By a kitschy coarsening of the atmosphere, productions tend to collude with an audience's initial impulse to find the conclusion primarily ridiculous. For example, the Abbess, that wimpled dea ex machina who emerges to identify her long lost family, is flanked by subversively sycophantic nuns in the current Regent's Park staging.
Tim Supple's wonderful new RSC production at the Other Place makes no detour into apologetic distractions of this kind. There's a humane, uncluttered clarity to his vision of the piece, as is evident from the moment you walk into the theatre and see elderly Aegeon (Christopher Saul) already chained to a grid in the centre of the sun-baked brick courtyard.
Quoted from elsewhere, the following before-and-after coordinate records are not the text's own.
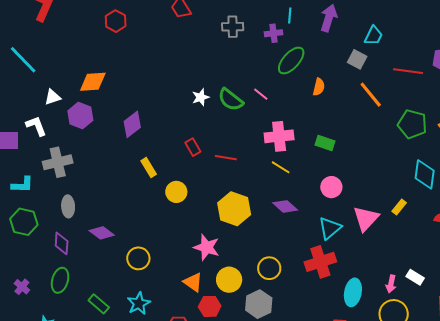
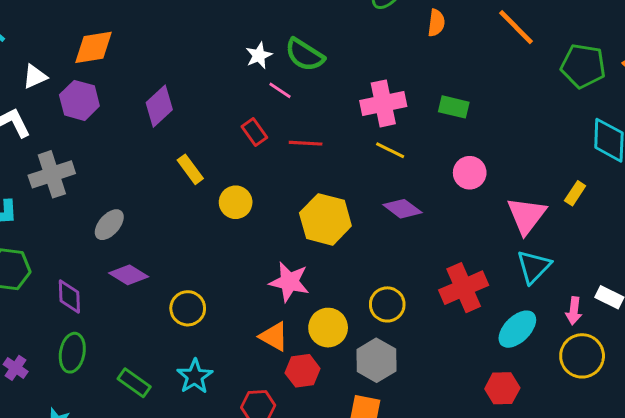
pink line: (261, 94) -> (280, 90), moved
gray ellipse: (68, 206) -> (109, 225), moved, turned 50
cyan triangle: (330, 228) -> (534, 267), moved
cyan ellipse: (353, 292) -> (517, 329), turned 40

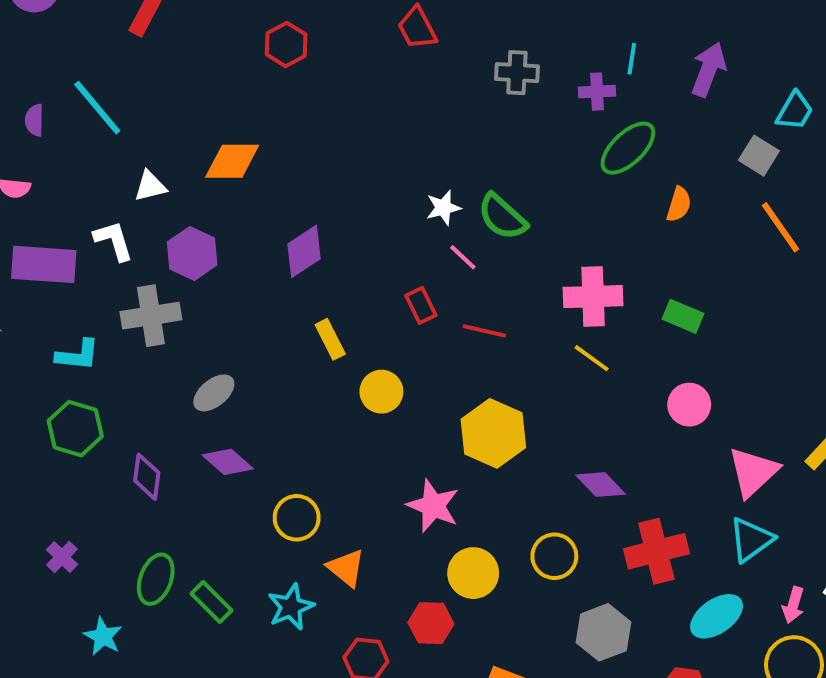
purple hexagon: (79, 100) -> (192, 253), moved
purple diamond: (402, 209) -> (601, 485), moved
orange triangle: (274, 336) -> (346, 568), moved
green ellipse: (72, 353) -> (156, 579), moved
gray hexagon: (376, 360) -> (604, 632), moved

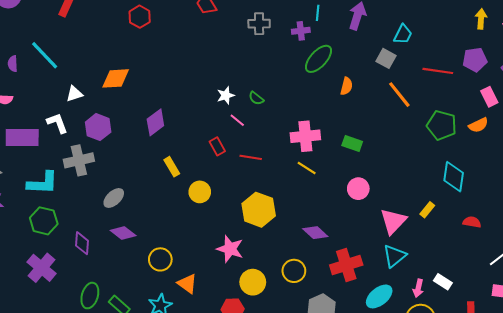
green semicircle: (502, 217) -> (256, 98), size x0.6
cyan L-shape: (78, 355) -> (43, 183), size x1.4
purple cross: (62, 557) -> (41, 268), moved, size x1.8

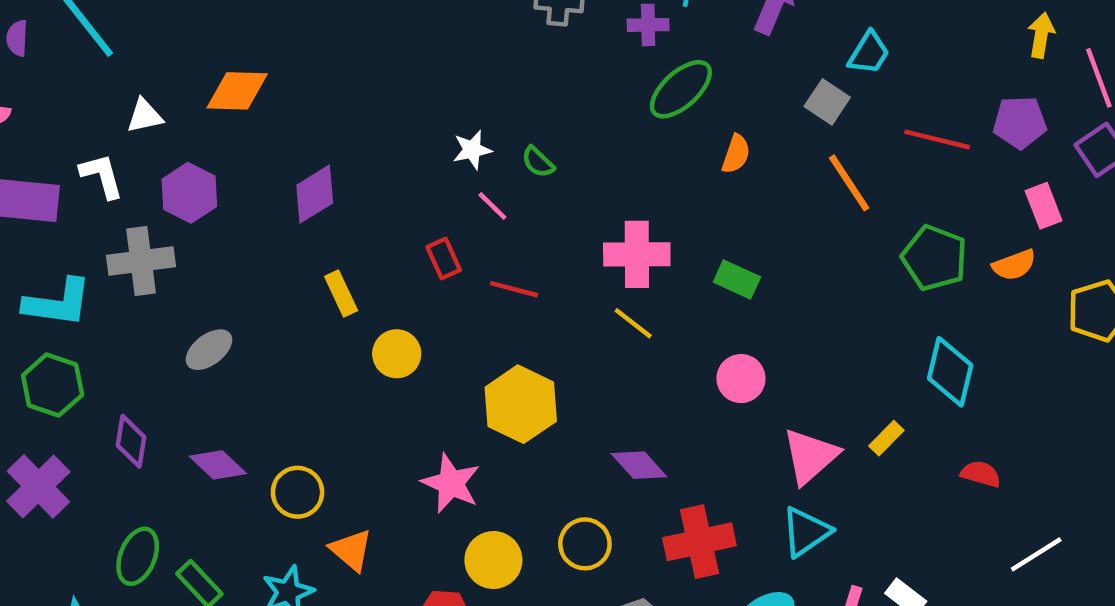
purple diamond: (123, 233) -> (218, 465), moved

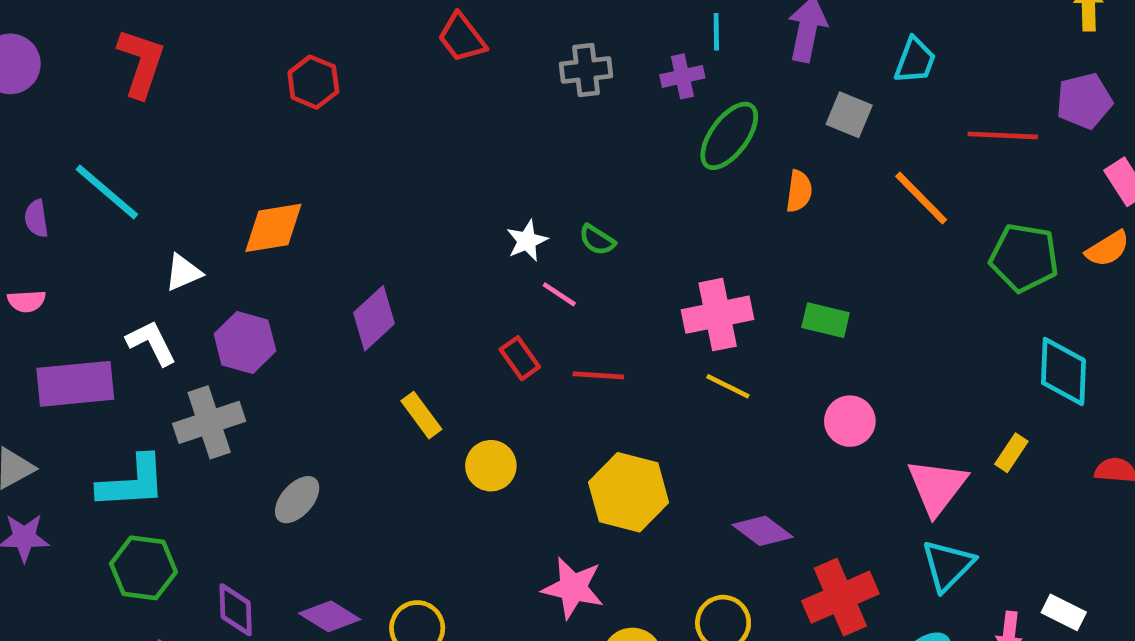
gray square: (827, 102) -> (849, 115), moved

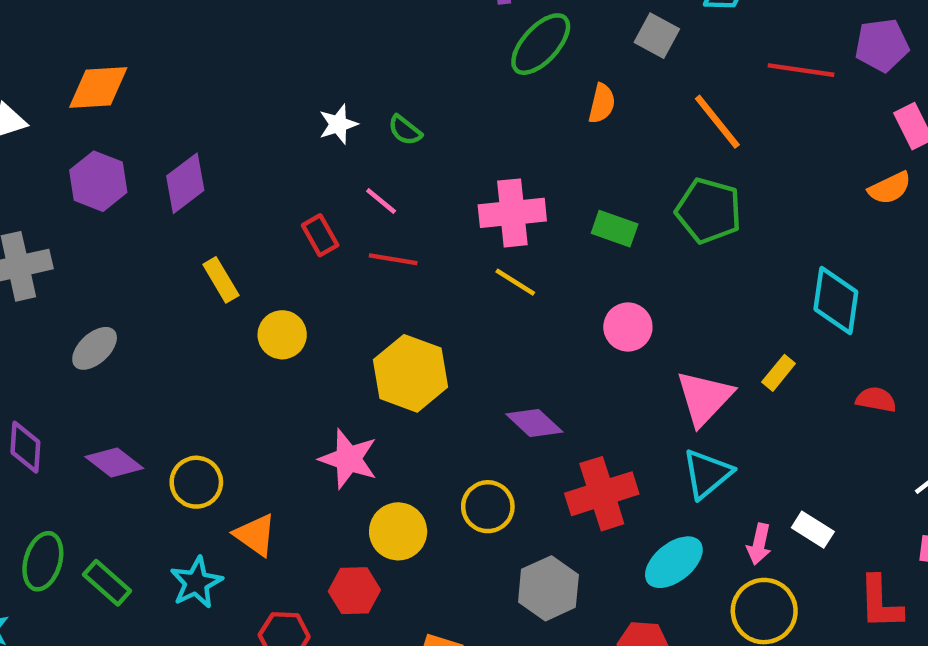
green pentagon: (1024, 258) -> (709, 211), moved
pink line: (559, 294) -> (381, 201), moved
purple hexagon: (245, 342) -> (98, 181), moved

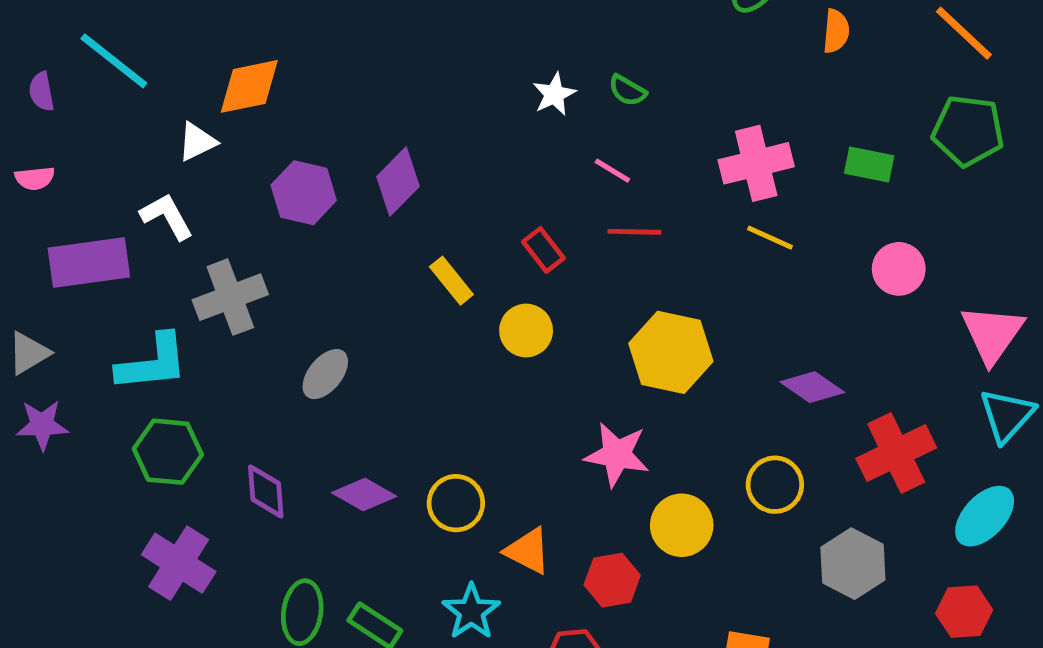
orange diamond: (98, 88) -> (249, 86), moved
red rectangle: (320, 235) -> (543, 250), moved
red hexagon: (354, 591) -> (612, 580), moved

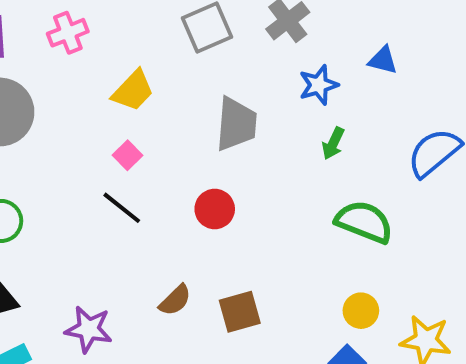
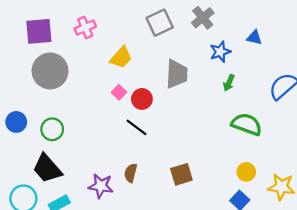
black line: (122, 208) -> (136, 127), moved
red circle: (215, 209) -> (142, 99), moved
brown semicircle: (175, 300) -> (131, 173), moved, turned 150

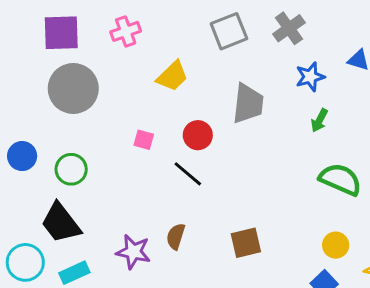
pink square: (119, 92) -> (144, 140), moved, turned -32

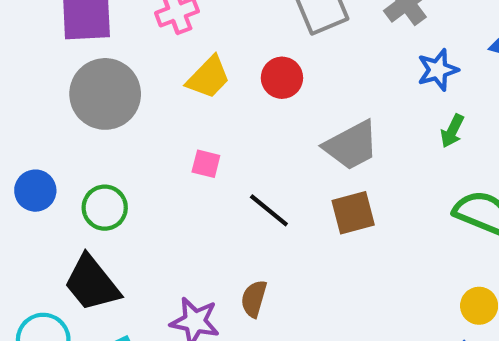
yellow trapezoid: (172, 76) -> (208, 77), moved
gray trapezoid: (248, 104) -> (351, 145), moved, turned 57
red circle: (198, 135) -> (282, 78), moved
brown square: (246, 243) -> (353, 213), moved

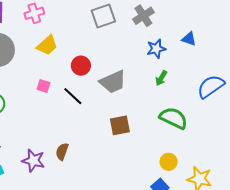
red circle: (282, 78) -> (81, 66), moved
black line: (269, 210) -> (73, 96), moved
brown square: (353, 213) -> (120, 125), moved

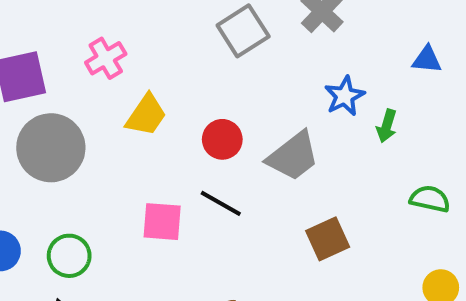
blue triangle: (189, 39) -> (427, 59), moved
blue star: (156, 49) -> (345, 96), moved
pink square: (43, 86) -> (162, 222), moved, size x1.5
green semicircle: (174, 118) -> (430, 199), size x0.7

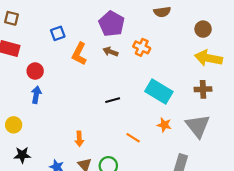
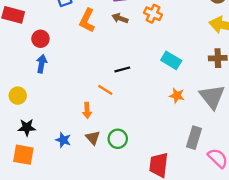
cyan rectangle: (159, 91) -> (171, 60), size x0.7
orange line: (133, 138) -> (105, 90), moved

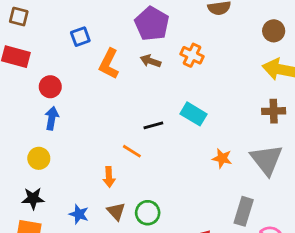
cyan rectangle: (171, 60) -> (193, 114), moved
yellow circle: (18, 96) -> (39, 158), moved

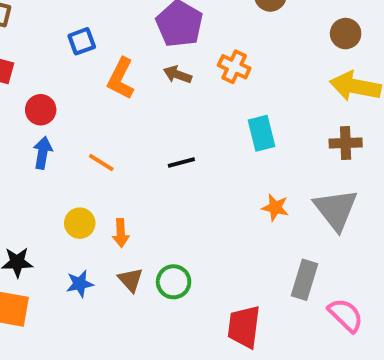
cyan rectangle: (193, 114) -> (262, 133), moved, turned 45
orange line: (132, 151) -> (101, 163), moved
yellow circle: (39, 158) -> (80, 223), moved
blue star: (79, 214) -> (80, 284), turned -30

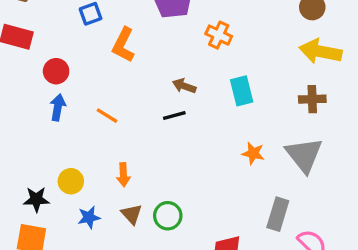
brown arrow: (177, 75) -> (184, 86), moved
yellow circle: (80, 223) -> (71, 181), moved

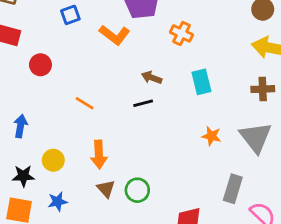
orange L-shape: (123, 45) -> (115, 35), moved, turned -80
blue arrow: (58, 107) -> (21, 126), moved
orange arrow: (123, 175) -> (99, 155), size x1.4
blue star: (89, 217) -> (58, 202), moved

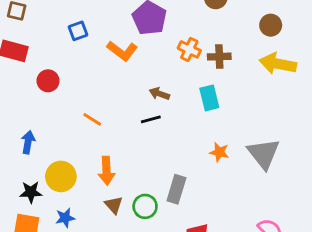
brown cross: (263, 89) -> (219, 57), moved
yellow circle: (53, 160) -> (61, 176), size x1.4
gray rectangle: (233, 189) -> (176, 189), moved

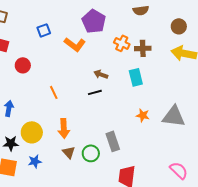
orange line: (92, 119) -> (54, 92), turned 32
gray triangle: (264, 154) -> (174, 116), turned -45
gray rectangle: (176, 189) -> (113, 141), turned -36

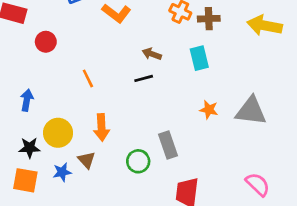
brown triangle: (69, 152) -> (87, 160), moved

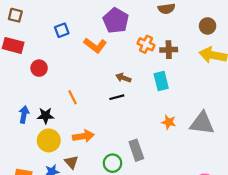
orange arrow: (101, 127) -> (83, 136), turned -96
black star: (29, 148) -> (46, 116), moved

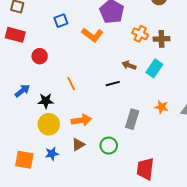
brown arrow: (123, 78) -> (129, 65), moved
cyan rectangle: (161, 81) -> (154, 68), turned 48
blue arrow: (24, 115) -> (22, 91), moved, turned 42
gray rectangle: (136, 150) -> (132, 119), moved, turned 36
brown triangle: (71, 162) -> (78, 145), moved, turned 40

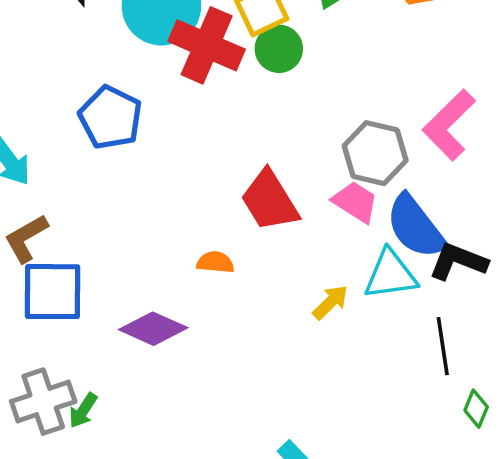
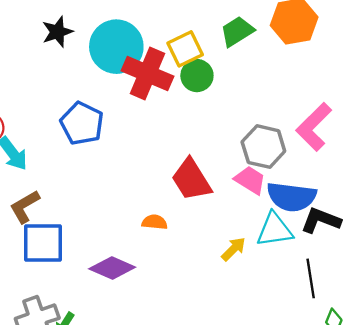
blue semicircle: (416, 227) -> (291, 197), turned -45

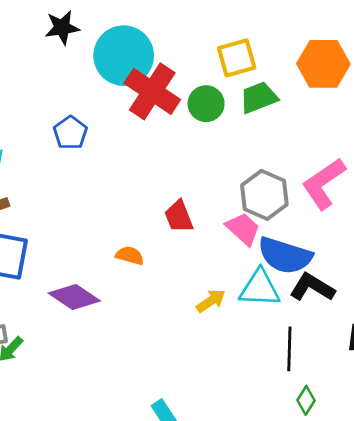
green trapezoid: (237, 31) -> (259, 98), moved
yellow square: (185, 49) -> (237, 58), moved
blue pentagon: (82, 123) -> (70, 133), size x0.7
red trapezoid: (191, 180) -> (179, 216), size x0.7

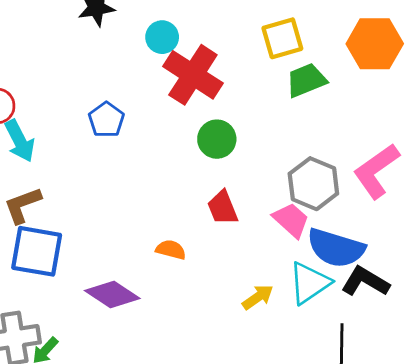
cyan circle: (124, 56) -> (162, 37), size x0.5
green circle: (206, 104) -> (217, 139), moved
cyan triangle: (260, 288) -> (309, 283), turned -36

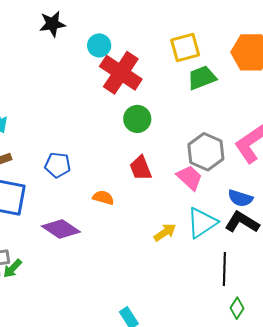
blue pentagon: (106, 120) -> (58, 165), moved, turned -30
blue semicircle: (336, 248) -> (240, 198), moved, size x0.6

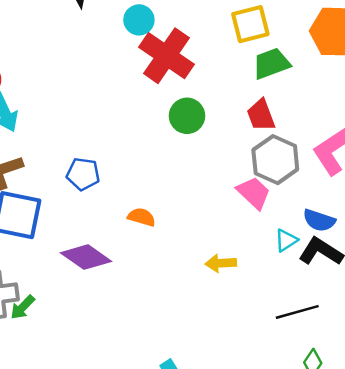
red trapezoid: (141, 168) -> (261, 115), moved
cyan triangle: (202, 223) -> (286, 240), moved, size x0.6
yellow arrow: (165, 232) -> (221, 263), turned -150
black line: (224, 269) -> (297, 312), turned 72

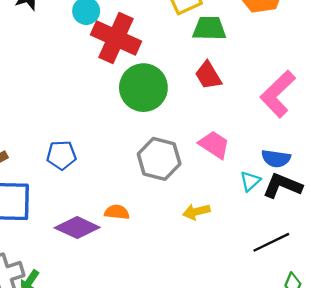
green trapezoid: (271, 64) -> (209, 28), turned 32
green circle: (187, 116) -> (143, 88), size x1.5
gray hexagon: (275, 160) -> (159, 159), moved
orange semicircle: (142, 217) -> (117, 212), moved

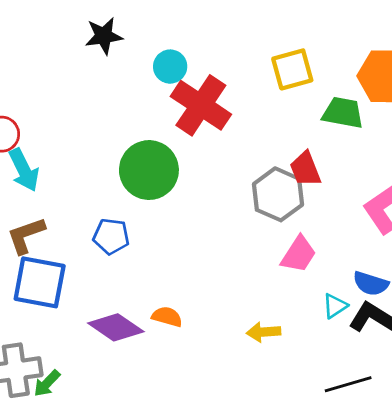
green trapezoid: (209, 28) -> (343, 113), moved
green circle: (143, 88) -> (149, 170), moved
pink trapezoid: (214, 145) -> (299, 254), turned 80
gray hexagon: (159, 159) -> (278, 194), moved

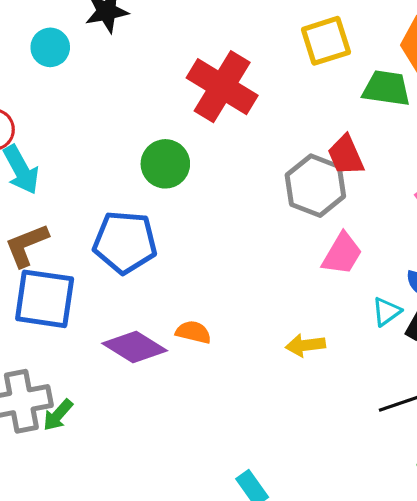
cyan circle: (170, 67) -> (50, 47), moved
green circle: (149, 170) -> (165, 164), size x0.7
blue pentagon: (111, 236) -> (125, 242), size x1.5

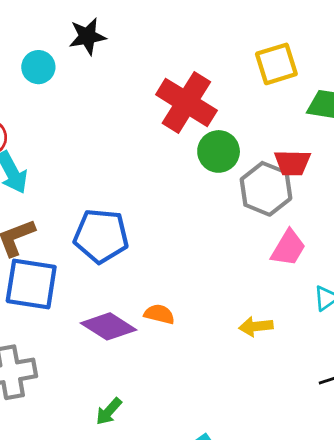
red trapezoid: (346, 155) -> (292, 163), turned -66
green circle: (165, 164) -> (219, 151), moved
green arrow: (58, 415) -> (109, 411), moved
A puckish economy informs the proceedings, too. Instead of the row of portals customary in Plautine comedy, Robert Innes Hopkins's set has just one multi-purpose double-door set into the brick facade, drolly serving as the threshold or barrier to everything from whore-house to abbey.
From the start, music of a beguilingly Arab flavour and performed on such unfamiliar instruments as the balafon, mbira and zarb, conditions our responses to this depiction of Ephesus. It's underscoring of events allows Supple to demonstrate that the farce and romance elements in the play have their tonal overlaps. Of course, sometimes the emphasis it adds is purely knockabout, as during the regular beatings administered to the shaven-headed, shorts-wearing Dromio twins (played with utter charm by Dan Milne and Eric Mallett).
But the high, other-worldly sounds are a constant reminder of Ephesus's renown for witchcraft and sorcery. They bring an elusive air of mystery to the farcical muddlings. So, when Robert Bowman's excellent Antipholus of Syracuse is suddenly claimed as husband by a woman he has never clapped eyes on or pestered about bills for goods of which he knows nothing,his reactions of superstition and incredulity are, at times, stilled into something much more like the dazed wonder of a character during the climactic unfolding of a romance. Never have I seen this twin's worries over personal identity more delicately delineated.
Supple is careful to qualify the happiness of the ending. Here, realistic hints of a less than cloud-free future temper all the marvelling. Sarah C Cameron's Adriana looks far from overjoyed that the courtesan with whom her husband dallied has been invited to the feast. As Supple directs them, touching differences emerge in the reunions. For example, Simon Coates's subtly acted Antipholus of Ephesus simply cannot bring himself to copy his more demonstrative twin's gesture in giving his servant a warm, smacking kiss. An intelligent delight.